Ah, the mind-walk continues. The concept of infinite regress in causality — a cosmological question — which reminds me of infinite regress in epistemology: there is no fundamental postulate that we can know to be true. (Recursion?) But in theory, if beliefs rely on other beliefs, where does it start?

This is a question in epistemology, and there are three "major" responses: infinitism, foundationalism, and coherentism. (I wonder what it looks like when these ideas are re-applied to reality's causal structure. Could progress in cosmology or physics mean progress in epistemology based on that mapping?)

The dependent "causal" structure of belief is isomorphic to the dependent "causal" structure of reality because… the structure of our representations of reality is story? And so is belief?

Is this trivial? Sorta seems like it, but… maybe not? An obvious idea once you think of it, but non-obvious before? A mental model? Something?

You know, this stuff sort of falls apart when we remember that reality is actually not classical, and… things get weird when you get small enough or large enough. Blah blah "this is a fundamental limitation of human cognition and we actually can't make any more conceptual progress in physics" this seems like a dumb idea.

Maybe this was an attempt by younger me to unite all of human cognition with all of reality, sort of like how Wittgenstein tried to link all of language to all of reality in the Tractatus. Uh, except much worse? Or very different?

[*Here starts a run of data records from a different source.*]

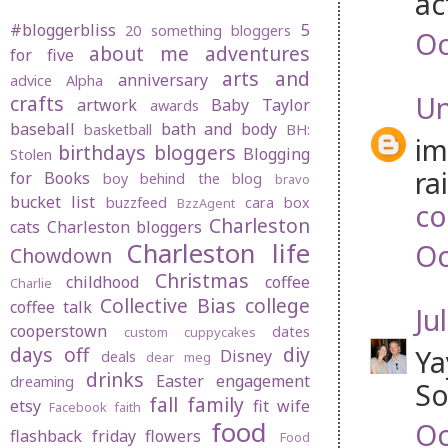
ac
#bloggerbliss
5
20 something bloggers
Oc
about me
adventures
for five
arts and
anniversary
advice
Alpha
U
crafts
artwork
Baby Taylor
awards
baseball
bath and body
basketball
BH:
im
birthdays
bloggers
Blogging
Stolen
ra
for Books
boy behind the blog
bravo
bucket list
buzzfeed
cara box
BzzAgent
co
Charleston
cats
Charleston bloggers
Charleston life
Oc
Chowdown
Christmas
childhood
coffee
Charlie
Collective Bias
college
coffee talk
Jul
cooperstown
dates
custom cuppycakes
days off
diy
Ya
Disney
deals
dear meg
drinks
Easter
engagement
dreaming
So
fall
family
etsy
fit wife
Facebook
faith
food
Oc
flashback friday
flowers
Food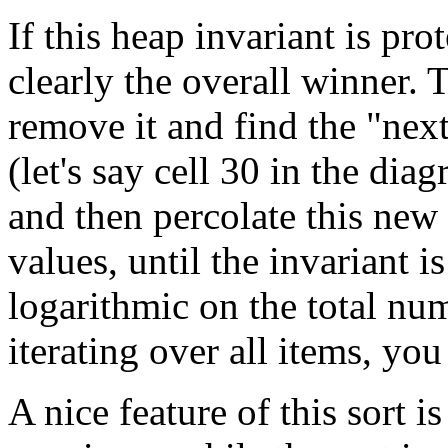
If this heap invariant is prot
clearly the overall winner. 
remove it and find the "nex
(let's say cell 30 in the dia
and then percolate this new
values, until the invariant is
logarithmic on the total num
iterating over all items, you
A nice feature of this sort is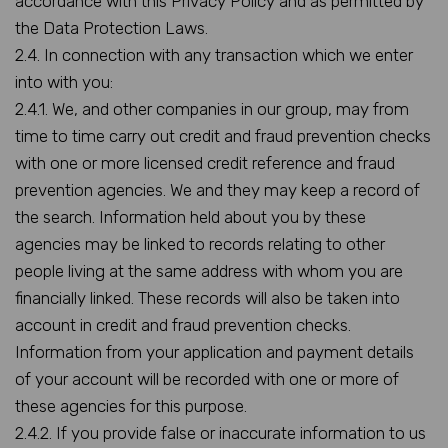
accordance with this Privacy Policy and as permitted by
the Data Protection Laws.
2.4. In connection with any transaction which we enter
into with you:
2.4.1. We, and other companies in our group, may from
time to time carry out credit and fraud prevention checks
with one or more licensed credit reference and fraud
prevention agencies. We and they may keep a record of
the search. Information held about you by these
agencies may be linked to records relating to other
people living at the same address with whom you are
financially linked. These records will also be taken into
account in credit and fraud prevention checks.
Information from your application and payment details
of your account will be recorded with one or more of
these agencies for this purpose.
2.4.2. If you provide false or inaccurate information to us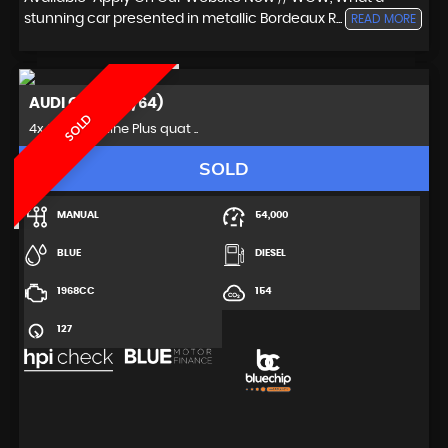
stunning car presented in metallic Bordeaux R...
READ MORE
AUDI
Q5 (2014/64)
SOLD
4x4 2.0 TDI S line Plus quat ..
SOLD
MANUAL
54,000
BLUE
DIESEL
1968CC
154
127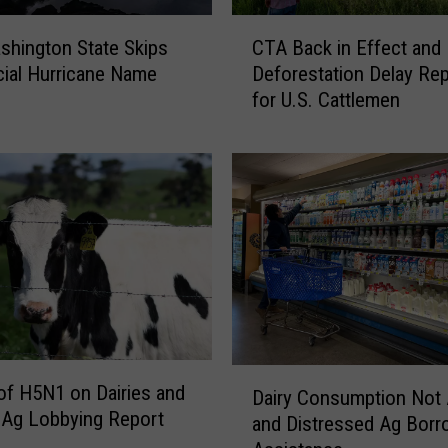
C
hington State Skips
CTA Back in Effect and
T
icial Hurricane Name
Deforestation Delay Rep
A
for U.S. Cattlemen
B
a
c
k
i
n
E
f
f
e
c
D
t
of H5N1 on Dairies and
Dairy Consumption Not 
a
a
 Ag Lobbying Report
and Distressed Ag Borr
i
n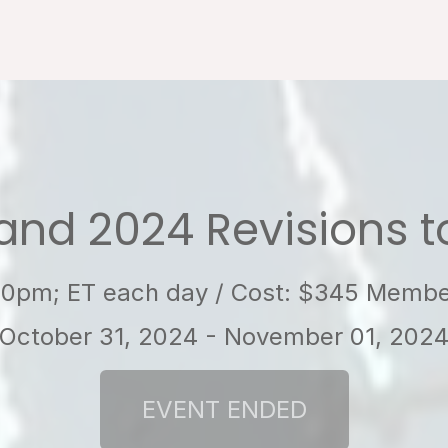
and 2024 Revisions 
:00pm; ET each day / Cost: $345 Mem
October 31, 2024 - November 01, 202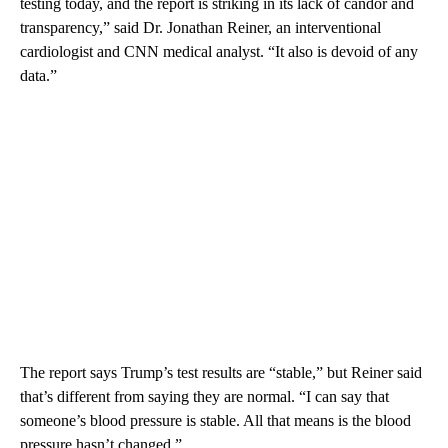
testing today, and the report is striking in its lack of candor and
transparency,” said Dr. Jonathan Reiner, an interventional
cardiologist and CNN medical analyst. “It also is devoid of any
data.”
The report says Trump’s test results are “stable,” but Reiner said
that’s different from saying they are normal. “I can say that
someone’s blood pressure is stable. All that means is the blood
pressure hasn’t changed.”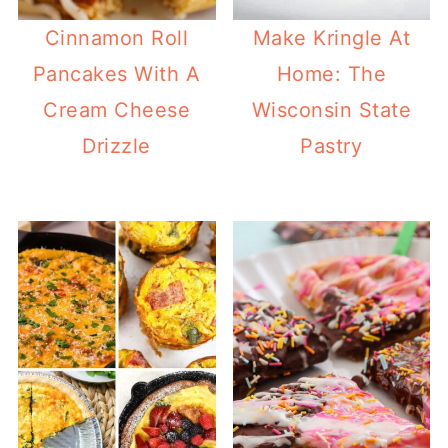
Cinnamon Roll
Make Kringle At
Pancakes With A
Home: The
Cream Cheese
Wisconsin State
Drizzle
Pastry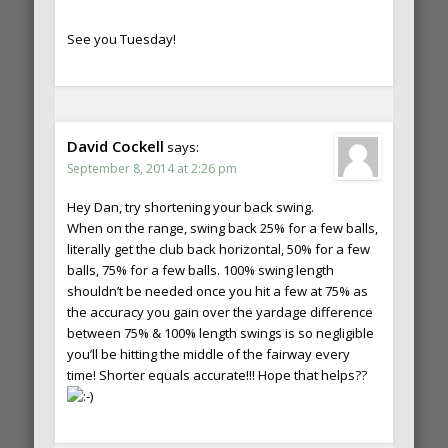
See you Tuesday!
David Cockell
says:
September 8, 2014 at 2:26 pm
Hey Dan, try shortening your back swing.
When on the range, swing back 25% for a few balls,
literally get the club back horizontal, 50% for a few
balls, 75% for a few balls. 100% swing length
shouldn’t be needed once you hit a few at 75% as
the accuracy you gain over the yardage difference
between 75% & 100% length swings is so negligible
you’ll be hitting the middle of the fairway every
time! Shorter equals accurate!!! Hope that helps??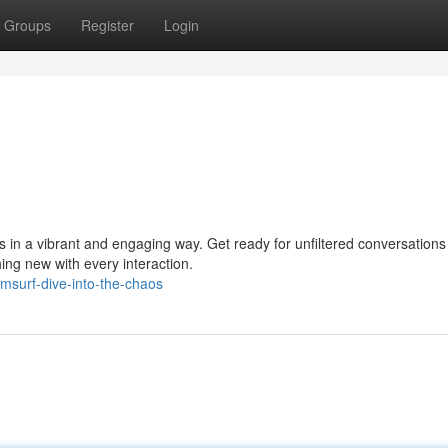
Groups
Register
Login
 in a vibrant and engaging way. Get ready for unfiltered conversation
ing new with every interaction.
msurf-dive-into-the-chaos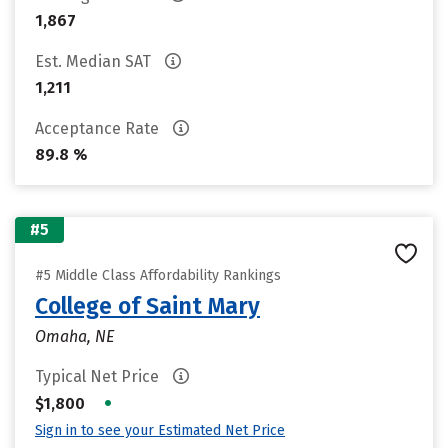
1,867
Est. Median SAT
1,211
Acceptance Rate
89.8 %
#5
#5 Middle Class Affordability Rankings
College of Saint Mary
Omaha, NE
Typical Net Price
•
$1,800
Sign in to see your Estimated Net Price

Speaking meta, this mind walk sort of feels like useless philosophizing. What am I even doing when I think these things? Maybe this is simply an attempt to make a meaningful unity out of the world's chaos, because that… triggers some sort of reward in my brain. (A lower energy brain state of world-models? Like maybe the impulse to search for knowledge is really just a search for a configuration of… mental models that are as simple, accurately predictive and explanatory as possible → use the least amount of energy to maintain and update? [Minimizing surprisal or something?] This would make biological sense for energy-use levels? Well, not really, cause I don't think the brain uses much energy when it thinks compared to when it doesn't think — I mean I know it uses much of the body's energy but iirc that amount of energy doesn't increase or decrease when you think harder. It wouldn't make sense to try and minimize energy. Also, it would be very surprising if… genuine, fully-formed rationality was a well-formed goal that evolution converged on. Politics suggests otherwise, unless there's something so much stronger about culture that it could override that goal.) The urge for a simple and coherent story about the world seems general; you always want someone to blame (loose brain connection: scapegoat mechanism?) and some explanation of why things are the way they are, if we could just fix this one thing then everything would be comprehensively better, let's kill all the people that are standing in our way, oops wait actually society has lots of issues (why? ineffective cognition writ large?) and our facile description of the world was incomplete?

Anyway, Do thoughts like these fall into philosophy, simply because they have no other place? Is it just because "philosophy is applying rationality to the world" (or deconstructing rationality itself or something? There's no systematic definition of philosophy just like there's no systematic definition of anything because concepts are actually flexible and fuzzy and non-logical. Uh oh? Does this conflict with the whole stories idea?) and these are just… thoughts. Thoughts. Stories! What is the purpose of all this? Am I refining my world-story? Creating useful internal representations of the world even if they're not systematic or true or something?

Often I wonder about what the humanities are for. I really find literary theory interesting, for example. What's literary theory for? Uh, like, analyzing texts? So just taking the philosophy out of a work of art? What's art for? An author's personal expression? Saying things you can't say explicitly? What's saying things for? Improving — uh oh, I slipped into teleology again. Classic beginner mistake!

Ok I am tired and I'm reaching the end of my mind-walk. Thanks for coming! This was fun. Time to put this on the internet.